Companies often need to load new data on top of existing data in a table. Key here is the correct incremental load of the new data. Depending on the requirements, this effort can involve very complex transformations (see the section on Historization below). Panoply does not offer specific support for such historization processes.
Snowflake has a similar approach to data transformations. You can use the platform’s SQL dialect to implement data transformations in the form of SQL queries and then materialize them in new tables as you see fit. In Snowflake, you get low-level control over your data objects in comparison to working with pure databases. You can create tables, indexes, views, queries, or partitions similar to other traditional database systems such as PostgreSQL, MySQL, Oracle, or DB2. On the one hand, you can create powerful queries, update and insert statements, and get fine-grained control over every aspect of your transformations.

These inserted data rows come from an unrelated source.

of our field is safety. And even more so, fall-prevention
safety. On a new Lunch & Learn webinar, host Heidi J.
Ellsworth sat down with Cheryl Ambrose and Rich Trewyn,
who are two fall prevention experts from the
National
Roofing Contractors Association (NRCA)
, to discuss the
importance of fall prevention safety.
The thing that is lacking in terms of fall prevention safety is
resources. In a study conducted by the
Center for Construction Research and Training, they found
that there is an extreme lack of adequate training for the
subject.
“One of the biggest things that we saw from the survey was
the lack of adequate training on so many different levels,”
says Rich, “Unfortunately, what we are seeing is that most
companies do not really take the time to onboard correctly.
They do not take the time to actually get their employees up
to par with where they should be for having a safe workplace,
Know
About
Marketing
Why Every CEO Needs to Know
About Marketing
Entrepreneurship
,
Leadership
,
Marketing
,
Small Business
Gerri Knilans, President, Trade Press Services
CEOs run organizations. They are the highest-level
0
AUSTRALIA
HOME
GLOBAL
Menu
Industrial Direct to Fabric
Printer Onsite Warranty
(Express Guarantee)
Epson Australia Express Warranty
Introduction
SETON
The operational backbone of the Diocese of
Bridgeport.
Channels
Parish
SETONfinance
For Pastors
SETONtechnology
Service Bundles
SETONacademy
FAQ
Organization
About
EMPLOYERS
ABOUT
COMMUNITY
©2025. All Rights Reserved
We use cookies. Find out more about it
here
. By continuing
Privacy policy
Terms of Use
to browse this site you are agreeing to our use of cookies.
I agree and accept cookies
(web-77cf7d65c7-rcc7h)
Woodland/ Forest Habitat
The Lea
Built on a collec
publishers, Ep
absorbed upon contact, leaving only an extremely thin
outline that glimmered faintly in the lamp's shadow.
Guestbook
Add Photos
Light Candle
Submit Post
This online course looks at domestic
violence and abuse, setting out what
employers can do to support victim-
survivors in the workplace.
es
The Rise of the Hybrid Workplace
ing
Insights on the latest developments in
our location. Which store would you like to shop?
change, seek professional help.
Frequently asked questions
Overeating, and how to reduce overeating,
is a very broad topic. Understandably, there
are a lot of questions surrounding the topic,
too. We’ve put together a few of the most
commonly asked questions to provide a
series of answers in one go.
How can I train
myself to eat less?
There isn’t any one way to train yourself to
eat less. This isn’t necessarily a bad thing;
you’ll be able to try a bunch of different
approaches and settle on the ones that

On the other hand, however, you need to have the know-how of a database administrator to maintain the system – as would be the case with traditional databases. Further, the platform includes the advanced time-travel feature that allows you to query a table as seen at a specific point in time (up to 90 days back). In the Postgres database, this feature has been discontinued due to high-performance overhead and complexity. All this being said, however, this cloud data platform does not come with support for automated historization of data out of the box.
In Repods, you can create data transformation with the help of the so-called Data Pipes to transform data from raw data into a specific data warehouse table. Transformations are also created using PostgreSQL queries. In these queries, you do not have to re-implement data insert strategies for each transformation because the actual insert into the target table is always handled by an integrated post-process that applies complex processes such as deduplication, key generation, historization, and versioning. This allows you to focus on the business content in your transformations and not worry about database management tasks.
4. Process Automation
When you have many sources, targets, and multiple data transformation processes in between, you also have numerous dependencies. This comes with a certain run schedule logic. The automation of processes is part of every data platform and involves a variety of processes of increased complexity. Alone for the scheduling of processes, a variety of dedicated tools such as (Apache Airflow, Automate, or Control-M have been made available.
Process automation also requires you to manage the selection of data chunks that are to be processed. For instance, in an incremental load scenario, every process execution needs to incrementally pick specific chunks of source data to pass on to the target. Data Scope Management is usually implemented by a metadata-driven approach. There are dedicated metadata tables that keep track of the process state of each chunk and can be queried to coordinate the processing of all chunks.
Panoply and Snowflake do not provide any support for automation out of the box and require you to use other tools for this task.
Repods uses a data-driven approach to support process automation. The system keeps track of all dependencies and resolves them automatically. Repods even looks into the transformation results to determine the further course of action. Each Pipe in Repods can be automated to run whenever new data is available in the sources and the target is not currently blocked for the insert. Repods also comes with a built-in Scope Management process. For each combination of source and Pipe, a dedicated scope view is created to manage the next chunk to present to the pipe for processing. Scope Management can be turned off for each Source and Pipe individually. Scopes can be created based on chunk number or based on time ranges.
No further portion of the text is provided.